Dataset entries:
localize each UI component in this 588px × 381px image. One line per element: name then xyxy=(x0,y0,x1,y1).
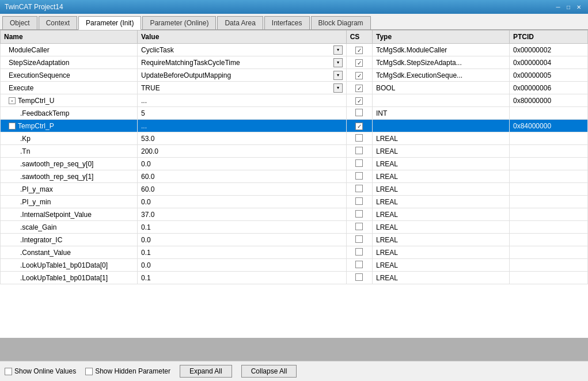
tab-object[interactable]: Object xyxy=(2,16,37,29)
table-row[interactable]: .LookUpTable1_bp01Data[0]0.0LREAL xyxy=(1,259,588,272)
table-row[interactable]: .sawtooth_rep_seq_y[0]0.0LREAL xyxy=(1,158,588,170)
cs-checkbox[interactable] xyxy=(355,273,363,281)
cs-checkbox[interactable] xyxy=(355,261,363,268)
cs-checkbox[interactable] xyxy=(355,147,363,154)
cs-cell[interactable] xyxy=(346,132,372,145)
tab-parameter-online[interactable]: Parameter (Online) xyxy=(142,16,216,29)
ptcid-cell xyxy=(509,145,587,158)
ptcid-cell: 0x84000000 xyxy=(509,120,587,132)
cs-checkbox[interactable] xyxy=(355,197,363,205)
tab-context[interactable]: Context xyxy=(39,16,77,29)
cs-cell[interactable] xyxy=(346,120,372,132)
cs-cell[interactable] xyxy=(346,94,372,107)
cs-cell[interactable] xyxy=(346,170,372,183)
table-row[interactable]: .Constant_Value0.1LREAL xyxy=(1,246,588,259)
table-row[interactable]: .Tn200.0LREAL xyxy=(1,145,588,158)
cs-cell[interactable] xyxy=(346,221,372,234)
dropdown-button[interactable]: ▾ xyxy=(333,83,343,93)
table-row[interactable]: Execute TRUE ▾ BOOL0x00000006 xyxy=(1,82,588,94)
close-button[interactable]: ✕ xyxy=(574,3,583,11)
show-hidden-param-checkbox[interactable] xyxy=(85,368,93,375)
value-cell: 60.0 xyxy=(138,170,347,183)
cs-cell[interactable] xyxy=(346,44,372,56)
expand-button[interactable]: - xyxy=(9,123,16,129)
window-title: TwinCAT Project14 xyxy=(5,3,63,11)
cs-checkbox[interactable] xyxy=(355,185,363,192)
cs-cell[interactable] xyxy=(346,234,372,246)
ptcid-cell xyxy=(509,183,587,196)
cs-checkbox[interactable] xyxy=(355,47,363,54)
cs-checkbox[interactable] xyxy=(355,109,363,116)
cs-checkbox[interactable] xyxy=(355,72,363,79)
tab-parameter-init[interactable]: Parameter (Init) xyxy=(78,16,141,30)
cs-checkbox[interactable] xyxy=(355,248,363,256)
header-ptcid: PTCID xyxy=(509,31,587,44)
maximize-button[interactable]: □ xyxy=(564,3,573,11)
cs-checkbox[interactable] xyxy=(355,159,363,167)
tab-interfaces[interactable]: Interfaces xyxy=(264,16,310,29)
cs-cell[interactable] xyxy=(346,272,372,284)
table-row[interactable]: .PI_y_max60.0LREAL xyxy=(1,183,588,196)
show-online-values-checkbox[interactable] xyxy=(5,368,12,375)
dropdown-button[interactable]: ▾ xyxy=(333,45,343,55)
dropdown-button[interactable]: ▾ xyxy=(333,71,343,80)
cs-checkbox[interactable] xyxy=(355,210,363,218)
window-controls: ─ □ ✕ xyxy=(553,3,583,11)
cs-cell[interactable] xyxy=(346,145,372,158)
row-name: .scale_Gain xyxy=(20,223,56,231)
ptcid-cell xyxy=(509,158,587,170)
cs-cell[interactable] xyxy=(346,69,372,82)
table-row[interactable]: .sawtooth_rep_seq_y[1]60.0LREAL xyxy=(1,170,588,183)
expand-button[interactable]: - xyxy=(9,97,16,104)
cs-cell[interactable] xyxy=(346,196,372,208)
cs-cell[interactable] xyxy=(346,259,372,272)
collapse-all-button[interactable]: Collapse All xyxy=(241,365,297,378)
table-row[interactable]: -TempCtrl_P...0x84000000 xyxy=(1,120,588,132)
cs-cell[interactable] xyxy=(346,183,372,196)
table-row[interactable]: .scale_Gain0.1LREAL xyxy=(1,221,588,234)
cs-checkbox[interactable] xyxy=(355,85,363,92)
value-cell: 60.0 xyxy=(138,183,347,196)
ptcid-cell xyxy=(509,132,587,145)
value-cell: CyclicTask ▾ xyxy=(138,44,347,56)
cs-checkbox[interactable] xyxy=(355,235,363,243)
table-row[interactable]: .Integrator_IC0.0LREAL xyxy=(1,234,588,246)
cs-checkbox[interactable] xyxy=(355,223,363,230)
name-cell: .InternalSetpoint_Value xyxy=(1,208,138,221)
value-text: TRUE xyxy=(141,84,332,92)
show-online-values-label[interactable]: Show Online Values xyxy=(5,367,76,375)
cs-checkbox[interactable] xyxy=(355,97,363,105)
type-cell: TcMgSdk.ExecutionSeque... xyxy=(372,69,509,82)
cs-cell[interactable] xyxy=(346,246,372,259)
cs-checkbox[interactable] xyxy=(355,59,363,67)
cs-cell[interactable] xyxy=(346,82,372,94)
show-hidden-param-label[interactable]: Show Hidden Parameter xyxy=(85,367,170,375)
table-row[interactable]: ExecutionSequence UpdateBeforeOutputMapp… xyxy=(1,69,588,82)
tab-data-area[interactable]: Data Area xyxy=(217,16,263,29)
table-row[interactable]: StepSizeAdaptation RequireMatchingTaskCy… xyxy=(1,56,588,69)
value-text: 5 xyxy=(141,109,145,117)
cs-cell[interactable] xyxy=(346,208,372,221)
table-row[interactable]: .Kp53.0LREAL xyxy=(1,132,588,145)
tab-block-diagram[interactable]: Block Diagram xyxy=(311,16,371,29)
dropdown-button[interactable]: ▾ xyxy=(333,58,343,67)
cs-cell[interactable] xyxy=(346,158,372,170)
expand-all-button[interactable]: Expand All xyxy=(180,365,232,378)
table-row[interactable]: ModuleCaller CyclicTask ▾ TcMgSdk.Module… xyxy=(1,44,588,56)
cs-cell[interactable] xyxy=(346,107,372,120)
ptcid-cell xyxy=(509,170,587,183)
table-row[interactable]: .PI_y_min0.0LREAL xyxy=(1,196,588,208)
table-row[interactable]: .InternalSetpoint_Value37.0LREAL xyxy=(1,208,588,221)
cs-checkbox[interactable] xyxy=(355,134,363,142)
minimize-button[interactable]: ─ xyxy=(553,3,563,11)
table-row[interactable]: .LookUpTable1_bp01Data[1]0.1LREAL xyxy=(1,272,588,284)
value-cell: 0.0 xyxy=(138,259,347,272)
table-row[interactable]: -TempCtrl_U...0x80000000 xyxy=(1,94,588,107)
name-cell: .scale_Gain xyxy=(1,221,138,234)
table-row[interactable]: .FeedbackTemp5INT xyxy=(1,107,588,120)
cs-checkbox[interactable] xyxy=(355,123,363,130)
cs-cell[interactable] xyxy=(346,56,372,69)
row-name: .PI_y_max xyxy=(20,185,53,193)
parameter-table-container: Name Value CS Type PTCID ModuleCaller Cy… xyxy=(0,30,588,338)
cs-checkbox[interactable] xyxy=(355,172,363,180)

- Work request: Would you copy the records word for word, without any of their pictures?

- Answer for the task:
localize each UI component in this 588px × 381px image. One line per element: name then xyxy=(x0,y0,x1,y1).
tab-object[interactable]: Object xyxy=(2,16,37,29)
table-row[interactable]: .LookUpTable1_bp01Data[0]0.0LREAL xyxy=(1,259,588,272)
table-row[interactable]: .sawtooth_rep_seq_y[0]0.0LREAL xyxy=(1,158,588,170)
cs-checkbox[interactable] xyxy=(355,273,363,281)
cs-checkbox[interactable] xyxy=(355,261,363,268)
cs-checkbox[interactable] xyxy=(355,147,363,154)
cs-cell[interactable] xyxy=(346,132,372,145)
tab-parameter-online[interactable]: Parameter (Online) xyxy=(142,16,216,29)
ptcid-cell xyxy=(509,145,587,158)
ptcid-cell: 0x84000000 xyxy=(509,120,587,132)
cs-checkbox[interactable] xyxy=(355,197,363,205)
tab-context[interactable]: Context xyxy=(39,16,77,29)
cs-cell[interactable] xyxy=(346,120,372,132)
cs-cell[interactable] xyxy=(346,94,372,107)
cs-cell[interactable] xyxy=(346,170,372,183)
table-row[interactable]: .Constant_Value0.1LREAL xyxy=(1,246,588,259)
table-row[interactable]: .Tn200.0LREAL xyxy=(1,145,588,158)
cs-cell[interactable] xyxy=(346,221,372,234)
dropdown-button[interactable]: ▾ xyxy=(333,83,343,93)
table-row[interactable]: Execute TRUE ▾ BOOL0x00000006 xyxy=(1,82,588,94)
close-button[interactable]: ✕ xyxy=(574,3,583,11)
show-hidden-param-checkbox[interactable] xyxy=(85,368,93,375)
value-cell: 60.0 xyxy=(138,170,347,183)
cs-cell[interactable] xyxy=(346,44,372,56)
expand-button[interactable]: - xyxy=(9,123,16,129)
window-title: TwinCAT Project14 xyxy=(5,3,63,11)
cs-checkbox[interactable] xyxy=(355,185,363,192)
cs-cell[interactable] xyxy=(346,234,372,246)
ptcid-cell xyxy=(509,183,587,196)
cs-checkbox[interactable] xyxy=(355,47,363,54)
cs-checkbox[interactable] xyxy=(355,109,363,116)
cs-checkbox[interactable] xyxy=(355,72,363,79)
tab-parameter-init[interactable]: Parameter (Init) xyxy=(78,16,141,30)
cs-checkbox[interactable] xyxy=(355,248,363,256)
header-ptcid: PTCID xyxy=(509,31,587,44)
maximize-button[interactable]: □ xyxy=(564,3,573,11)
cs-checkbox[interactable] xyxy=(355,159,363,167)
tab-interfaces[interactable]: Interfaces xyxy=(264,16,310,29)
cs-cell[interactable] xyxy=(346,272,372,284)
table-row[interactable]: .PI_y_max60.0LREAL xyxy=(1,183,588,196)
show-online-values-checkbox[interactable] xyxy=(5,368,12,375)
dropdown-button[interactable]: ▾ xyxy=(333,45,343,55)
dropdown-button[interactable]: ▾ xyxy=(333,71,343,80)
cs-checkbox[interactable] xyxy=(355,210,363,218)
window-controls: ─ □ ✕ xyxy=(553,3,583,11)
cs-cell[interactable] xyxy=(346,145,372,158)
row-name: .scale_Gain xyxy=(20,223,56,231)
ptcid-cell xyxy=(509,158,587,170)
cs-cell[interactable] xyxy=(346,69,372,82)
table-row[interactable]: .sawtooth_rep_seq_y[1]60.0LREAL xyxy=(1,170,588,183)
expand-button[interactable]: - xyxy=(9,97,16,104)
cs-cell[interactable] xyxy=(346,196,372,208)
cs-cell[interactable] xyxy=(346,259,372,272)
collapse-all-button[interactable]: Collapse All xyxy=(241,365,297,378)
table-row[interactable]: -TempCtrl_P...0x84000000 xyxy=(1,120,588,132)
cs-cell[interactable] xyxy=(346,183,372,196)
table-row[interactable]: .scale_Gain0.1LREAL xyxy=(1,221,588,234)
cs-checkbox[interactable] xyxy=(355,85,363,92)
value-cell: 60.0 xyxy=(138,183,347,196)
ptcid-cell xyxy=(509,132,587,145)
value-cell: CyclicTask ▾ xyxy=(138,44,347,56)
cs-checkbox[interactable] xyxy=(355,235,363,243)
table-row[interactable]: .Integrator_IC0.0LREAL xyxy=(1,234,588,246)
cs-checkbox[interactable] xyxy=(355,223,363,230)
name-cell: .InternalSetpoint_Value xyxy=(1,208,138,221)
value-text: TRUE xyxy=(141,84,332,92)
show-online-values-label[interactable]: Show Online Values xyxy=(5,367,76,375)
cs-checkbox[interactable] xyxy=(355,97,363,105)
type-cell: TcMgSdk.ExecutionSeque... xyxy=(372,69,509,82)
cs-cell[interactable] xyxy=(346,246,372,259)
cs-checkbox[interactable] xyxy=(355,59,363,67)
cs-cell[interactable] xyxy=(346,82,372,94)
show-hidden-param-label[interactable]: Show Hidden Parameter xyxy=(85,367,170,375)
table-row[interactable]: ExecutionSequence UpdateBeforeOutputMapp… xyxy=(1,69,588,82)
tab-data-area[interactable]: Data Area xyxy=(217,16,263,29)
table-row[interactable]: StepSizeAdaptation RequireMatchingTaskCy… xyxy=(1,56,588,69)
value-text: 5 xyxy=(141,109,145,117)
cs-cell[interactable] xyxy=(346,208,372,221)
table-row[interactable]: .Kp53.0LREAL xyxy=(1,132,588,145)
tab-block-diagram[interactable]: Block Diagram xyxy=(311,16,371,29)
dropdown-button[interactable]: ▾ xyxy=(333,58,343,67)
cs-cell[interactable] xyxy=(346,158,372,170)
expand-all-button[interactable]: Expand All xyxy=(180,365,232,378)
table-row[interactable]: ModuleCaller CyclicTask ▾ TcMgSdk.Module… xyxy=(1,44,588,56)
cs-cell[interactable] xyxy=(346,107,372,120)
ptcid-cell xyxy=(509,170,587,183)
table-row[interactable]: .PI_y_min0.0LREAL xyxy=(1,196,588,208)
table-row[interactable]: .InternalSetpoint_Value37.0LREAL xyxy=(1,208,588,221)
cs-checkbox[interactable] xyxy=(355,134,363,142)
minimize-button[interactable]: ─ xyxy=(553,3,563,11)
table-row[interactable]: .LookUpTable1_bp01Data[1]0.1LREAL xyxy=(1,272,588,284)
value-cell: 0.0 xyxy=(138,259,347,272)
table-row[interactable]: -TempCtrl_U...0x80000000 xyxy=(1,94,588,107)
name-cell: .scale_Gain xyxy=(1,221,138,234)
table-row[interactable]: .FeedbackTemp5INT xyxy=(1,107,588,120)
cs-checkbox[interactable] xyxy=(355,123,363,130)
cs-cell[interactable] xyxy=(346,56,372,69)
row-name: .PI_y_max xyxy=(20,185,53,193)
parameter-table-container: Name Value CS Type PTCID ModuleCaller Cy… xyxy=(0,30,588,338)
cs-checkbox[interactable] xyxy=(355,172,363,180)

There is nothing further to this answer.